> EXERCISE INSTRUCTIONS
Copy each line of the records below that has "версии" in it.

━━━━

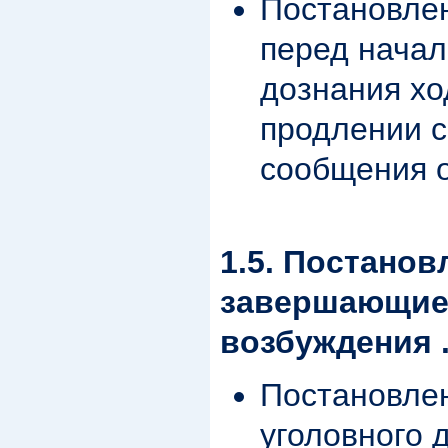
Постановле
перед начал
дознания хо
продлении с
сообщения 
1.5. Постанов
завершающие
возбуждения .
Постановле
уголовного д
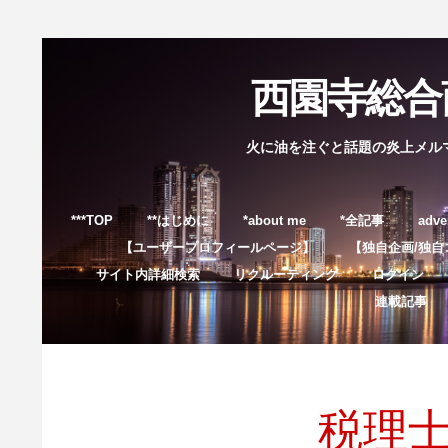
西園寺総合商
火に油を注ぐと話題の炎上メル
***TOP
**はじめに
*about me
*全記事
adve
【ユーザープロフィールページ】
【独自企画/独自
サイト内詳細検索
リクルーティング
ログイン
連載記事
税理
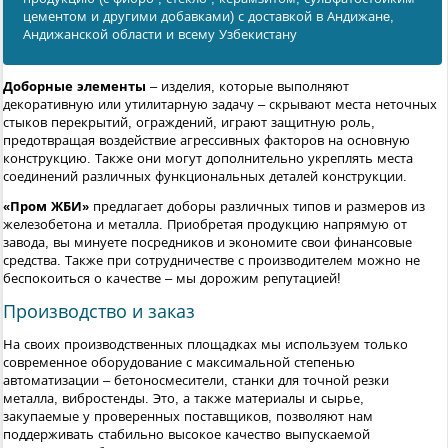
цементом и другими добавками) с доставкой в Андижанe,
Андижанской области и всему Узбекистану
Доборные элементы
– изделия, которые выполняют
декоративную или утилитарную задачу – скрывают места неточных
стыков перекрытий, ограждений, играют защитную роль,
предотвращая воздействие агрессивных факторов на основную
конструкцию. Также они могут дополнительно укреплять места
соединений различных функциональных деталей конструкции.
«Пром ЖБИ»
предлагает доборы различных типов и размеров из
железобетона и металла. Приобретая продукцию напрямую от
завода, вы минуете посредников и экономите свои финансовые
средства. Также при сотрудничестве с производителем можно не
беспокоиться о качестве – мы дорожим репутацией!
Производство и заказ
На своих производственных площадках мы используем только
современное оборудование с максимальной степенью
автоматизации – бетоносмесители, станки для точной резки
металла, вибростенды. Это, а также материалы и сырье,
закупаемые у проверенных поставщиков, позволяют нам
поддерживать стабильно высокое качество выпускаемой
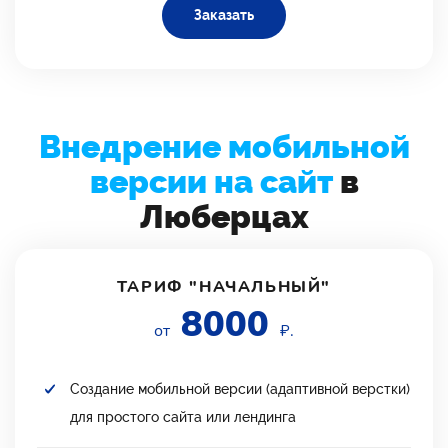
Заказать
Внедрение мобильной
версии на сайт
в
Люберцах
ТАРИФ "НАЧАЛЬНЫЙ"
8000
от
₽.
Создание мобильной версии (адаптивной верстки)
для простого сайта или лендинга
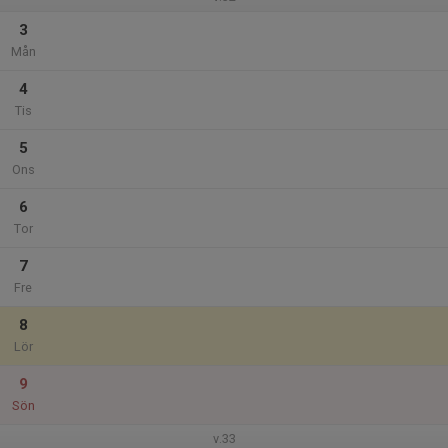
3
Mån
4
Tis
5
Ons
6
Tor
7
Fre
8
Lör
9
Sön
v.33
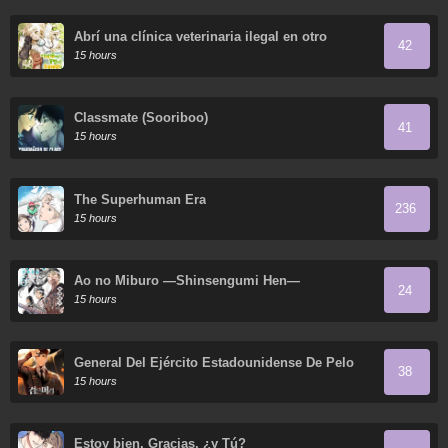
Abrí una clínica veterinaria ilegal en otro
42
mundo
15 hours
Classmate (Sooriboo)
41
15 hours
The Superhuman Era
236
15 hours
Ao no Miburo —Shinsengumi Hen—
24
15 hours
General Del Ejército Estadounidense De Pelo
38
Negro
15 hours
Estoy bien, Gracias, ¿y Tú?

━━━━

> EXERCISE OUTPUT
версии на сайт
Создание мобильной версии (адаптивной верстки)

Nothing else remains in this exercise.